A Paws For Pets -- Life is a journey

Life is a journey. We can choose which route we take. Regardless, there are winding roads, the going can be smooth or rough depending on the route you take.

I started my journey with York Adopt A Pet years ago, before there was a road map much less a road. It was more a path that through the years, with the help of many others, has developed into a secure roadway. But with all roads there are still twists and turns, the occasional pot holes and you must always be diligent in remembering that the journey is not about you, but those you meet along the way.

It’s all about the cats.

Every cat or kitten that York Adopt A Pet has reached out to help has a story.

This past August, I wrote about Huber. This little kitten was found in a yard approximately 17 miles south of Friend. You might remember that Diane Wolfe drove down to pick him up, and Sandy Yokum from Milford and I met Diane at the Utica I-80 exit. I brought the supplies, Diane brought Huber and Sandy was there to take Huber and the supplies home where she and Michelle Mach were going to foster him. The odds of him surviving were not good because he was a 2-day-old kitten who was found alone and was so tiny, weighing a mere 3 l/2 pounds. I knew the best chance of survival was with Sandy. He took to the bottle immediately which is a miracle in itself.

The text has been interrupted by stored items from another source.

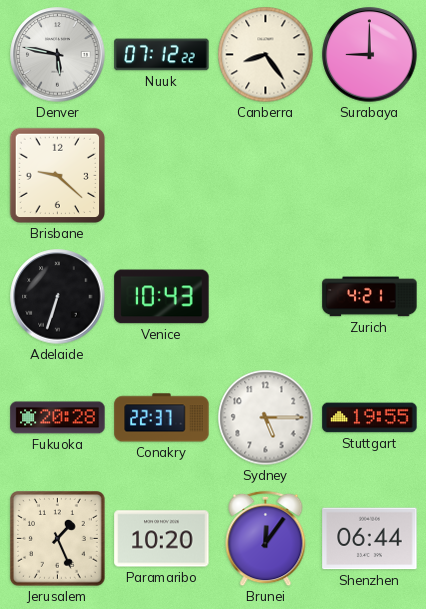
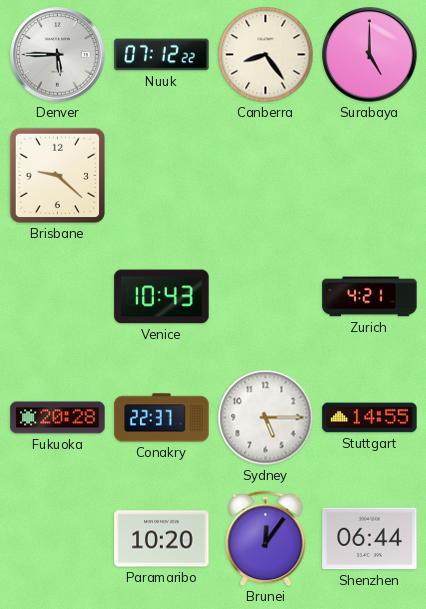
Denver: 5:47 -> 5:45
Surabaya: 9:00 -> 5:00
Adelaide: 6:33 -> none
Stuttgart: 19:55 -> 14:55
Jerusalem: 1:26 -> none
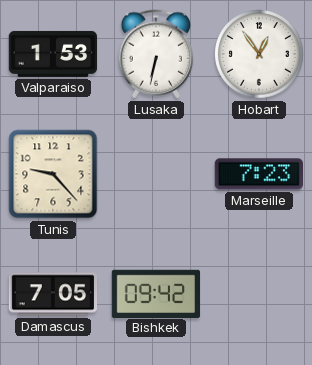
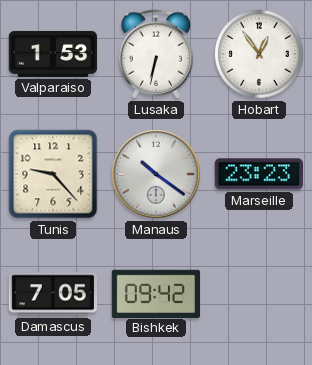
Manaus: none -> 10:21
Marseille: 7:23 -> 23:23
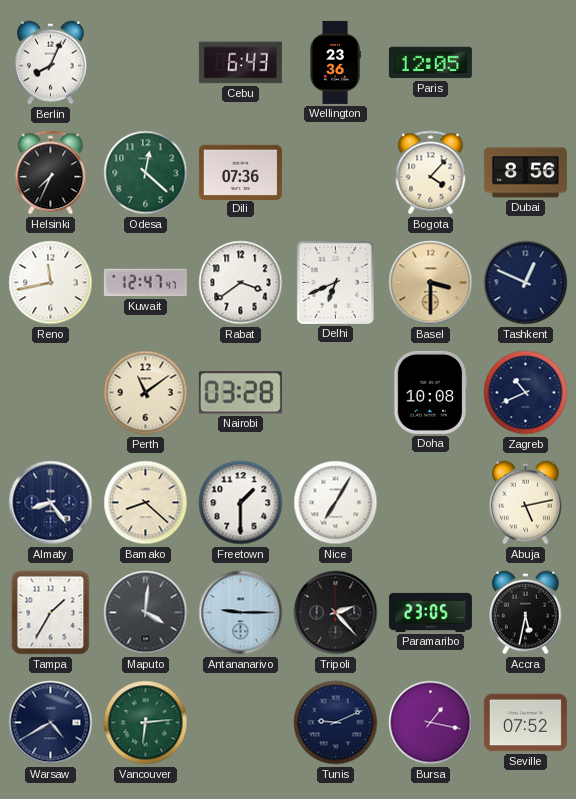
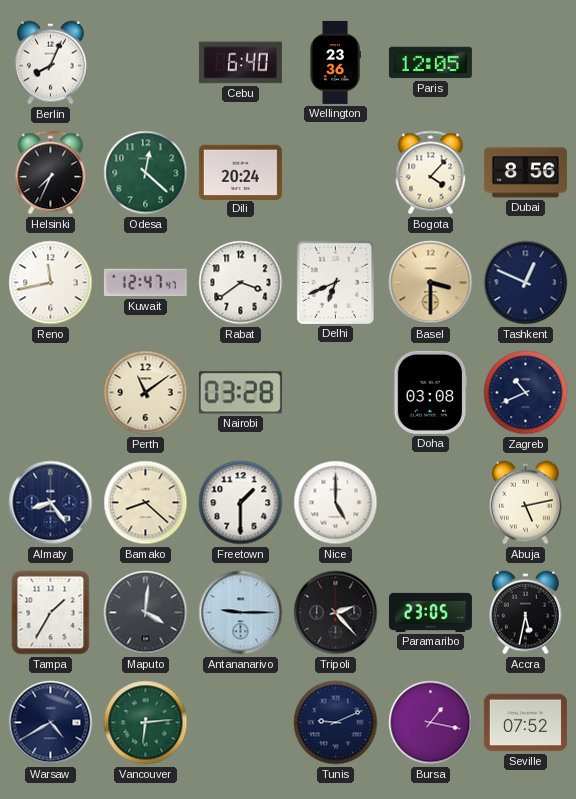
Cebu: 6:43 -> 6:40
Dili: 07:36 -> 20:24
Doha: 10:08 -> 03:08
Nice: 7:05 -> 5:00
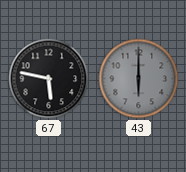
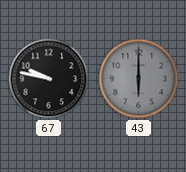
67: 5:47 -> 9:47
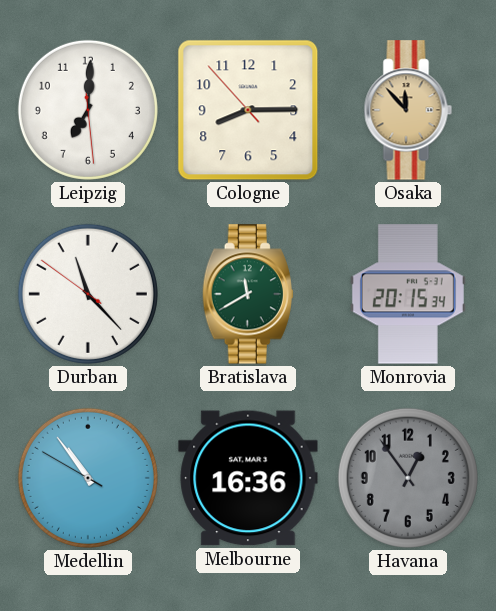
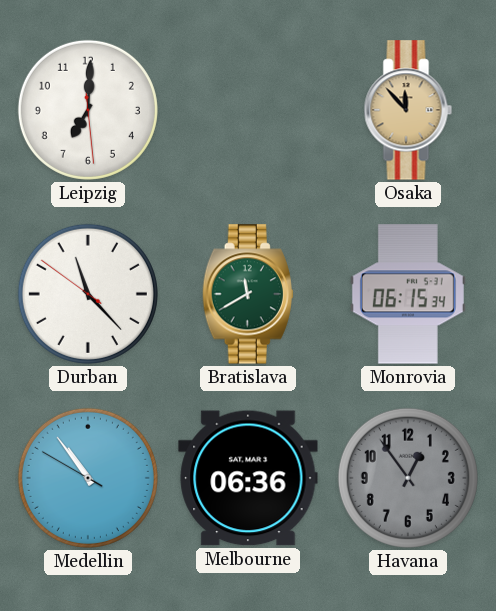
Cologne: 8:14 -> none
Monrovia: 20:15 -> 06:15
Melbourne: 16:36 -> 06:36
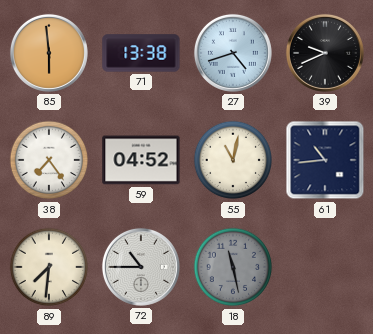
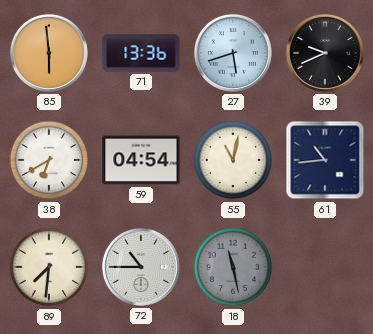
71: 13:38 -> 13:36
27: 4:42 -> 5:42
38: 7:24 -> 6:40
59: 04:52 -> 04:54
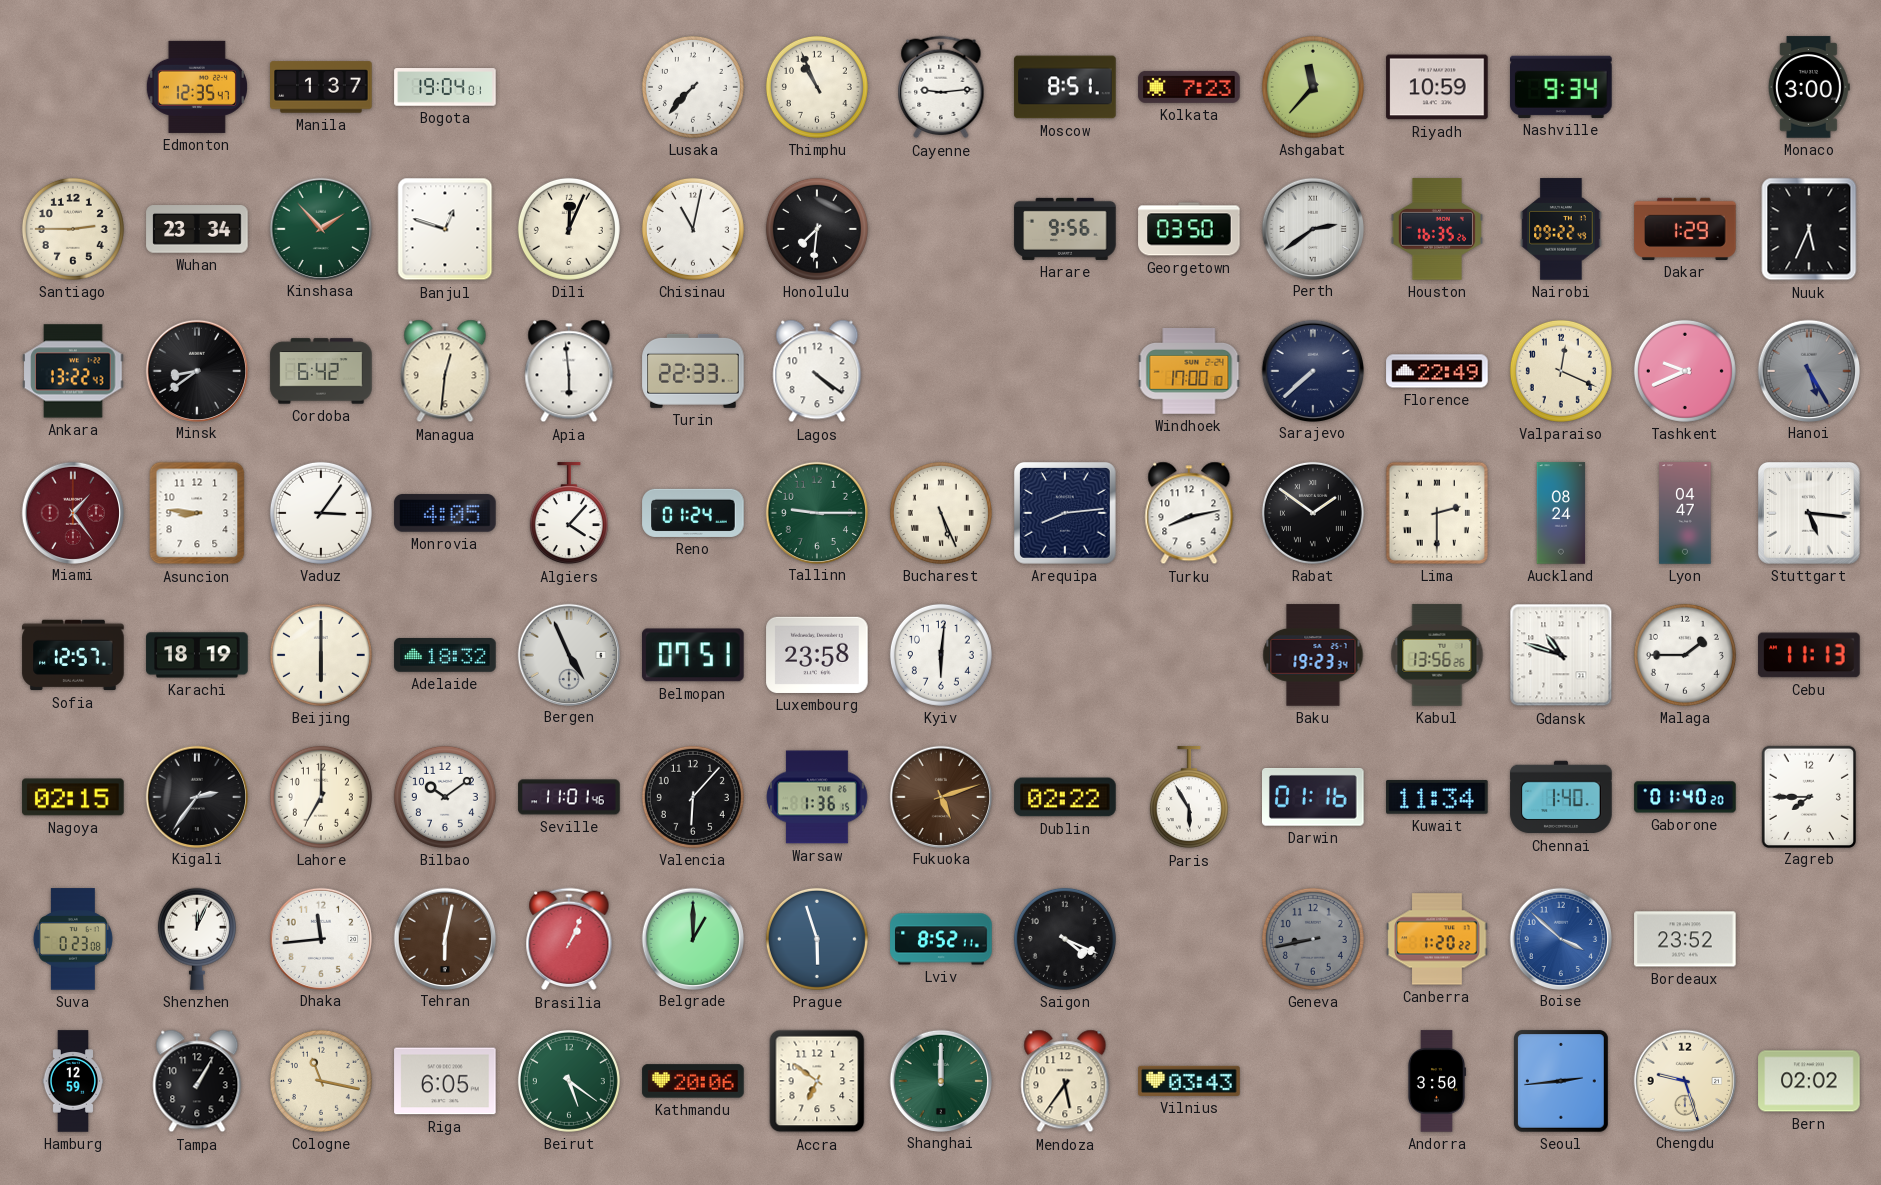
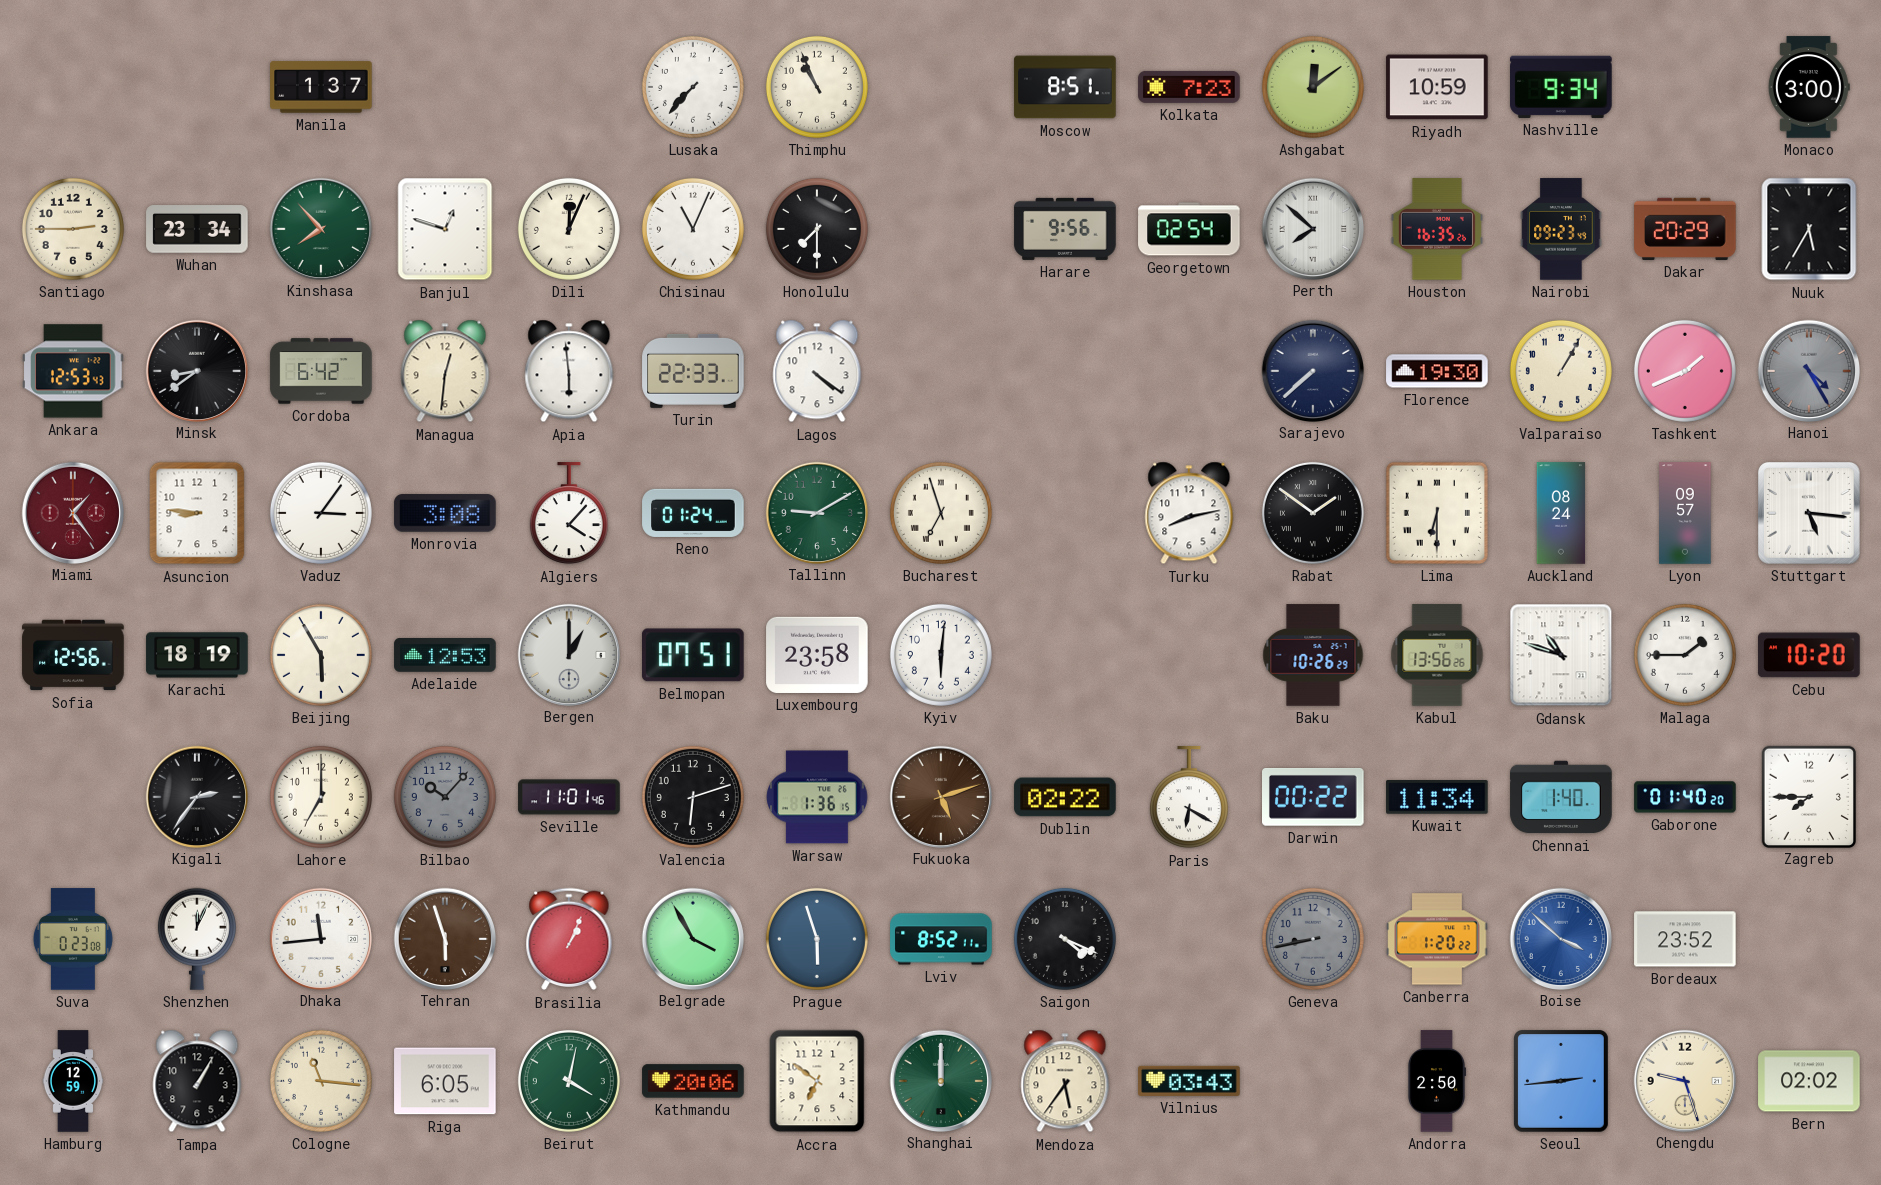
Edmonton: 12:35 -> none
Bogota: 19:04 -> none
Cayenne: 9:14 -> none
Ashgabat: 11:37 -> 12:09
Kinshasa: 1:53 -> 7:53
Chisinau: 11:02 -> 11:04
Honolulu: 7:31 -> 7:30
Georgetown: 03:50 -> 02:54
Perth: 2:39 -> 7:52
Nairobi: 09:22 -> 09:23
Dakar: 1:29 -> 20:29
Nuuk: 5:34 -> 5:35
Ankara: 13:22 -> 12:53
Windhoek: 17:00 -> none
Florence: 22:49 -> 19:30
Valparaiso: 12:19 -> 1:05
Tashkent: 9:41 -> 1:41
Hanoi: 5:25 -> 4:25
Monrovia: 4:05 -> 3:08
Tallinn: 9:15 -> 9:10
Bucharest: 5:26 -> 6:57
Arequipa: 8:14 -> none
Lima: 2:30 -> 6:30
Lyon: 04:47 -> 09:57
Sofia: 12:57 -> 12:56
Beijing: 6:00 -> 5:55
Adelaide: 18:32 -> 12:53
Bergen: 4:56 -> 1:00
Baku: 19:23 -> 10:26
Cebu: 11:13 -> 10:20
Nagoya: 02:15 -> none
Bilbao: 10:09 -> 10:07
Bilbao dial: white -> grey
Valencia: 6:07 -> 6:12
Paris: 5:55 -> 6:20
Darwin: 01:16 -> 00:22
Tehran: 6:02 -> 5:57
Belgrade: 1:00 -> 3:55
Cologne: 11:17 -> 11:16
Beirut: 5:21 -> 4:02
Andorra: 3:50 -> 2:50
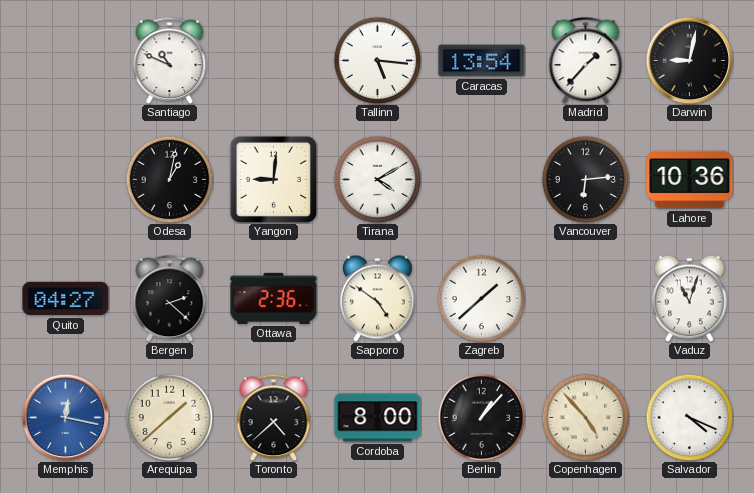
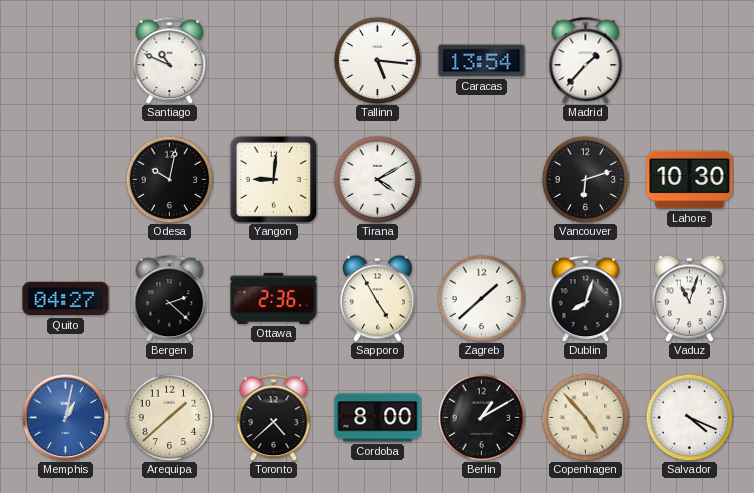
Darwin: 9:02 -> none
Odesa: 1:02 -> 10:02
Vancouver: 6:14 -> 6:12
Lahore: 10:36 -> 10:30
Sapporo: 4:51 -> 4:55
Dublin: none -> 8:03
Memphis: 12:17 -> 1:02
Berlin: 1:07 -> 1:10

Several weeks later we discovered Huber was not a boy, but was actually a little girl. His name was changed immediately to Tammy. At about two months when she was off the bottle, eating hard food and faithfully using the litter box, she returned to my house. She is such a gentle and loving little girl.

If you read Cleo’s story, he was the young cat that was hit by a car in Geneva and his pelvis was broken. He came to my house to be kenneled for six weeks to allow his pelvis to heal. Tammy was very curious about Cleo, so I put them together. Cleo perked up immediately and when Tammy curled up beside him, they actually looked like they were hugging each other. Now that Cleo’s pelvis has healed, he is free to walk and can actually run. You would never know that six weeks ago he couldn’t stand on his own — he could only pull himself up on his two front legs, but his back legs were splayed and he couldn’t drag himself to the litter pan.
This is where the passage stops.